Vs. Representation Learning (DrQ, CURL, MLR, TACO): These focus on data augmentations/self-supervision for a monolithic network; this work decouples targets via architecture to improve exploration efficiency at the source of value estimation.
Vs. Homogeneous Critics (Double Q, TD3, SAC): These use min/avg to reduce overestimation bias but the critics remain homogeneous; this work creates functional heterogeneity.
Vs. Conventional Continual Learning in RL: Regularization (EWC) / Replay / Isolation are usually for "task-switching"; this paper brings them "in-task" to treat the stability-plasticity dilemma under non-stationary data streams.

Rating¶

Novelty: ⭐⭐⭐⭐ First use of CBP/EWC rules for functional heterogeneity with cross-attention fusion.

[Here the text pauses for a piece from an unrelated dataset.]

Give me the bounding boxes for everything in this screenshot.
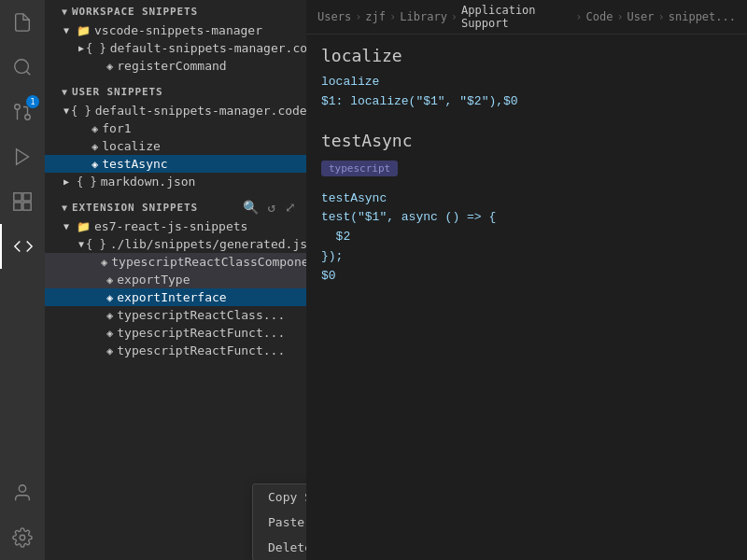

Experimental Thoroughness: ⭐⭐⭐⭐ Solid results on DMControl + CARLA with 5 seeds and multi-angle ablations, though lacking cost analysis.
Writing Quality: ⭐⭐⭐⭐ Clear logic from diagnostics to motivation to method, well-supported by figures.
Value: ⭐⭐⭐⭐ Plug-and-play with clear stability improvements, providing a reusable paradigm for resolving the stability-plasticity dilemma.